Re: Broken kretprobe stack traces

From: Masami Hiramatsu
Date: Wed Mar 03 2021 - 06:56:39 EST


Hi Daniel,

On Tue, 02 Mar 2021 17:15:13 -0800
"Daniel Xu" <dxu@xxxxxxxxx> wrote:

> Hi Masami,
>
> Jakub reported a bug with kretprobe stack traces -- wondering if you've gotten
> any bug reports related to stack traces being broken for kretprobes.

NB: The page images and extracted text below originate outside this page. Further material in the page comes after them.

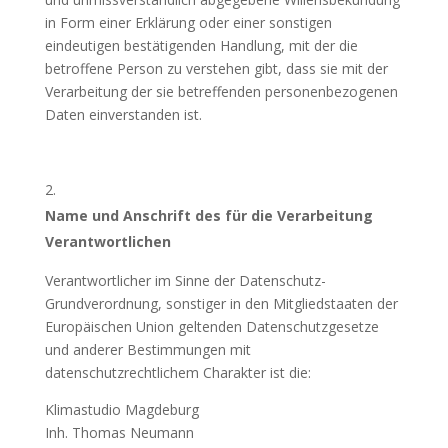
in Form einer Erklärung oder einer sonstigen
eindeutigen bestätigenden Handlung, mit der die
betroffene Person zu verstehen gibt, dass sie mit der
Verarbeitung der sie betreffenden personenbezogenen
Daten einverstanden ist.
Name und Anschrift des für die Verarbeitung
Verantwortlichen
Verantwortlicher im Sinne der Datenschutz-
Grundverordnung, sonstiger in den Mitgliedstaaten der
Europäischen Union geltenden Datenschutzgesetze
und anderer Bestimmungen mit
datenschutzrechtlichem Charakter ist die:
Klimastudio Magdeburg
Inh. Thomas Neumann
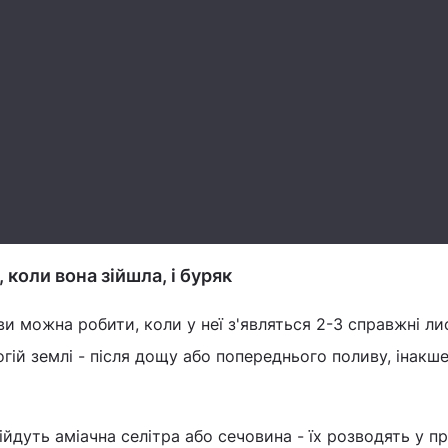
коли вона зійшла, і буряк
 можна робити, коли у неї з'являться 2-3 справжні ли
гій землі - після дощу або попереднього поливу, інакш
йдуть аміачна селітра або сечовина - їх розводять у пр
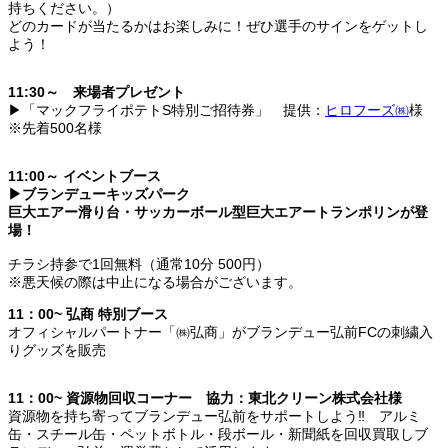
持ちください。）
どのカードが当たるかはお楽しみに！ぜひ選手のサインをゲットし
よう！
11:30～ 来場者プレゼント
▶「マックフライポテトS特別ご招待券」 提供：
ヒロフーズ㈱
様
※先着500名様
11:00～ イベントブース
▶ブランデューキッズパーク
巨大エアー滑り台・サッカーボール型巨大エアートランポリンが登
場！
チラシ持参で1回無料（通常10分 500円）
※悪天候の際は中止になる場合がございます。
11：00~ 弘商 特別ブース
オフィシャルパートナー「㈱弘商」がブランデュー弘前FCの刺繍入
りグッズを販売
11：00~ 資源物回収コーナー 協力：東北クリーン株式会社様
資源物を持ち寄ってブランデュー弘前をサポートしよう‼ アルミ
缶・スチール缶・ペットボトル・段ボール・新聞紙を回収買取しブ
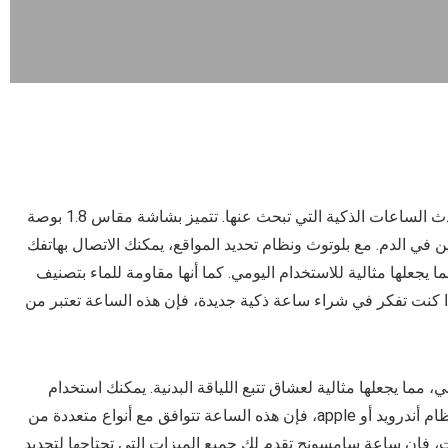
تأتي ساعة سمارت سامسونج جالاكسي كواحدة من أحدث الساعات الذكية التي تبحث عنها. تتميز بشاشة مقاس 1.8 بوصة
ي الدم. مع بلوتوث ونظام تحديد المواقع، يمكنك الاتصال بهاتفك
ا يجعلها مثالية للاستخدام اليومي. كما أنها مقاومة للماء بتصنيف
ي أنها تستطيع العمل حتى عمق 5 أمتار. إذا كنت تفكر في شراء ساعة ذكية جديدة، فإن هذه الساعة تعتبر من
سامسونج أكثر من 100 وضع رياضي، مما يجعلها مثالية لعشاق تتبع اللياقة البدنية. يمكنك استخدام
مراقبة النوم لتحسين جودة نومك. سواء كنت تستخدم نظام أندرويد أو apple، فإن هذه الساعة تتوافق مع أنواع متعددة من
 فإن ساعة سامسونج تقدم لك جميع الميزات التي تحتاجها لتحديد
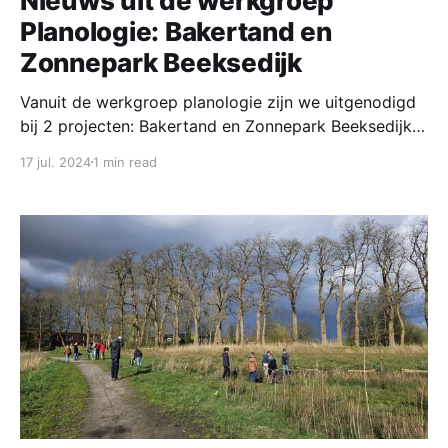
Nieuws uit de werkgroep
Planologie: Bakertand en
Zonnepark Beeksedijk
Vanuit de werkgroep planologie zijn we uitgenodigd
bij 2 projecten: Bakertand en Zonnepark Beeksedijk.
Bakertand Het plan Bakertand is in afwachting van
17 jul. 2024
1 min read
een zitting bij Raad van State, vanwege het beroep
dat is aangetekend door 7 verschillende partijen. Als
stichting hebben wij beroep aangetekend vanwege
het feit dat er in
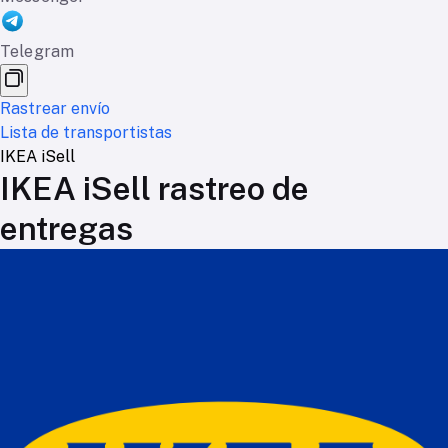
Telegram
Rastrear envío
Lista de transportistas
IKEA iSell
IKEA iSell rastreo de
entregas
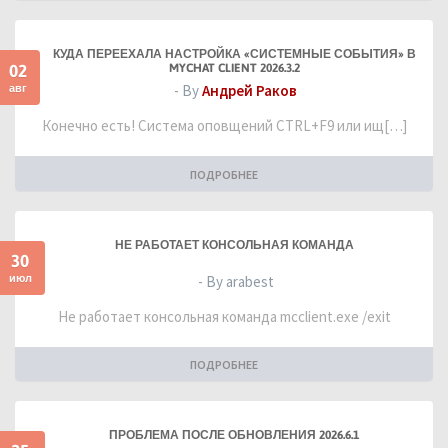
КУДА ПЕРЕЕХАЛА НАСТРОЙКА «СИСТЕМНЫЕ СОБЫТИЯ» В
02
MYCHAT CLIENT 2026.3.2
авг
- By
Андрей Раков
Конечно есть! Система оповщений CTRL+F9 или ищ[…]
ПОДРОБНЕЕ
НЕ РАБОТАЕТ КОНСОЛЬНАЯ КОМАНДА
30
июл
- By arabest
Не работает консольная команда mcclient.exe /exit
ПОДРОБНЕЕ
ПРОБЛЕМА ПОСЛЕ ОБНОВЛЕНИЯ 2026.6.1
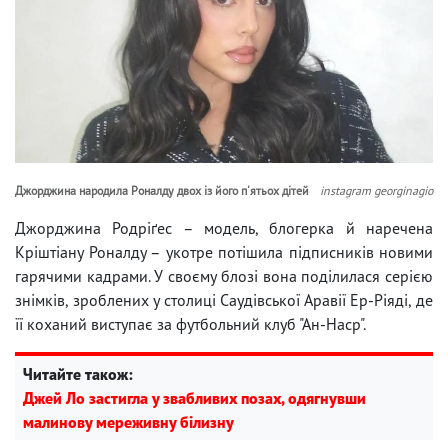
Джорджина народила Роналду двох із його п'ятьох дітей
instagram georginagio
Джорджина Родріґес – модель, блогерка й наречена
Кріштіану Роналду – укотре потішила підписників новими
гарячими кадрами. У своєму блозі вона поділилася серією
знімків, зроблених у столиці Саудівської Аравії Ер-Ріяді, де
її коханий виступає за футбольний клуб "Ан-Наср".
Читайте також:
Джей Ло застигла у звабливих позах, одягнувши
малинову мереживну білизну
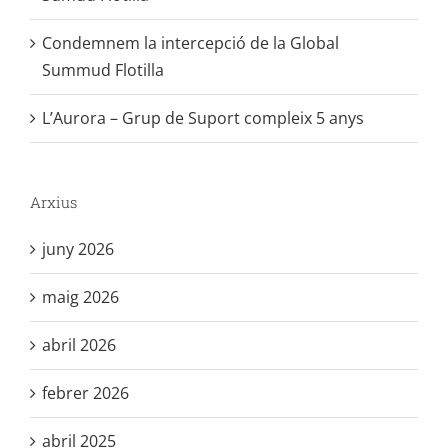
L’Aurora – Grup de Suport compleix 5 anys
Arxius
juny 2026
maig 2026
abril 2026
febrer 2026
abril 2025
març 2025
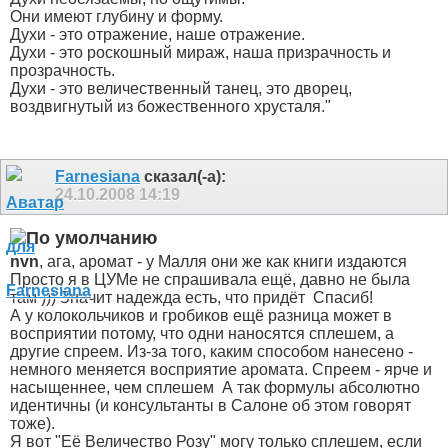
Они имеют глубину и форму.
Духи - это отражение, наше отражение.
Духи - это роскошный мираж, наша призрачность и
прозрачность.
Духи - это величественный танец, это дворец,
воздвигнутый из божественного хрусталя."
Farnesiana
сказал(-а):
24.10.2008
14:19
nvn
, ага, аромат - у Малля они же как книги издаются
Просто я в ЦУМе не спрашивала ещё, давно не была
там ))) Значит надежда есть, что придёт
Спасиб!
А у колокольчиков и гробиков ещё разница может в
восприятии потому, что одни наносятся сплешем, а
другие спреем. Из-за того, каким способом нанесено -
немного меняется восприятие аромата. Спреем - ярче и
насыщеннее, чем сплешем
А так формулы абсолютно
идентичны (и консультанты в Салоне об этом говорят
тоже).
Я вот "Её Величество Розу" могу только сплешем, если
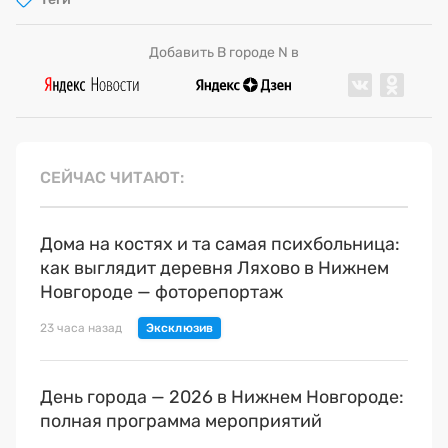
Добавить В городе N в
СЕЙЧАС ЧИТАЮТ
Дома на костях и та самая психбольница:
как выглядит деревня Ляхово в Нижнем
Новгороде — фоторепортаж
23 часа назад
День города — 2026 в Нижнем Новгороде:
полная программа мероприятий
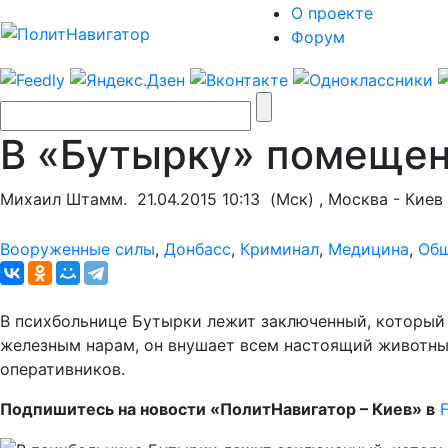
О проекте
Форум
В «Бутырку» помещен
Михаил Штамм.
21.04.2015 10:13
(Мск) , Москва - Киев
Вооруженные силы
,
Донбасс
,
Криминал
,
Медицина
,
Об
В психбольнице Бутырки лежит заключенный, который 
железным нарам, он внушает всем настоящий животн
оперативников.
Подпишитесь на новости «ПолитНавигатор – Киев» в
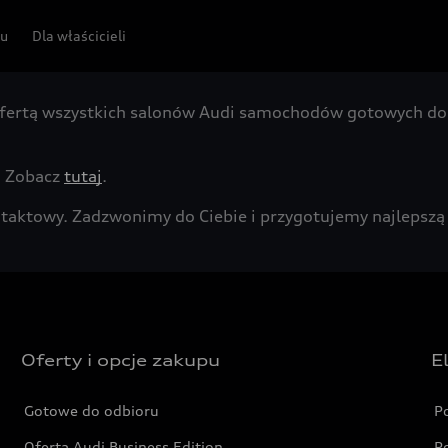
pu
Dla właścicieli
fertą wszystkich salonów Audi samochodów gotowych do 
. Zobacz
tutaj
.
kontaktowy. Zadzwonimy do Ciebie i przygotujemy najleps
Oferty i opcje zakupu
E
Gotowe do odbioru
P
Oferta Audi Business Edition
P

Yeah, stack dumper must check the stack entry is kretprobe'd and skip it.
For example, ftrace checks it as below.

/sys/kernel/debug/tracing # echo r vfs_read > kprobe_events
/sys/kernel/debug/tracing # echo stacktrace > events/kprobes/r_vfs_read_0/trigger
/sys/kernel/debug/tracing # echo 1 > events/kprobes/r_vfs_read_0/enable
/sys/kernel/debug/tracing # head -20 trace
# tracer: nop
#
# entries-in-buffer/entries-written: 15685/336094 #P:8
#
# _-----=> irqs-off
# / _----=> need-resched
# | / _---=> hardirq/softirq
# || / _--=> preempt-depth
# ||| / delay
# TASK-PID CPU# |||| TIMESTAMP FUNCTION
# | | | |||| | |
sh-132 [006] ...1 38.920352: <stack trace>
=> kretprobe_dispatcher
=> __kretprobe_trampoline_handler
=> trampoline_handler
=> [unknown/kretprobe'd]
=> [unknown/kretprobe'd]
=> __x64_sys_read
=> do_syscall_64
=> entry_SYSCALL_64_after_hwframe


>
> I think (can't prove) this used to work:

I'm not sure the bpftrace had correctly handled it or not.

>
> # bpftrace -e 'kretprobe:__tcp_retransmit_skb { @[kstack()] = count() }'
> Attaching 1 probe...
> ^C
>
> @[
> kretprobe_trampoline+0
> ]: 1

Would you know how the bpftrace stacktracer rewinds the stack entries?
FYI, ftrace does it in trace_seq_print_sym()@kernel/trace/trace_output.c

Thank you,

>
> fentry/fexit probes seem to work:
>
> # bpftrace -e 'kretfunc:__tcp_retransmit_skb { @[kstack()] = count() }'
> Attaching 1 probe...
> ^C
>
> @[
> ftrace_trampoline+10799
> bpf_get_stackid_raw_tp+121
> ftrace_trampoline+10799
> __tun_chr_ioctl.isra.0.cold+33312
> __tcp_retransmit_skb+5
> tcp_send_loss_probe+254
> tcp_write_timer_handler+394
> tcp_write_timer+149
> call_timer_fn+41
> __run_timers+493
> run_timer_softirq+25
> __softirqentry_text_start+207
> asm_call_sysvec_on_stack+18
> do_softirq_own_stack+55
> irq_exit_rcu+158
> sysvec_apic_timer_interrupt+54
> asm_sysvec_apic_timer_interrupt+18
> ]: 1
> @[
> ftrace_trampoline+10799
> bpf_get_stackid_raw_tp+121
> ftrace_trampoline+10799
> __tun_chr_ioctl.isra.0.cold+33312
> __tcp_retransmit_skb+5
> <...>
>
> which makes me suspect it's a kprobe specific issue.
>
> Thanks,
> Daniel


--
Masami Hiramatsu <mhiramat@xxxxxxxxxx>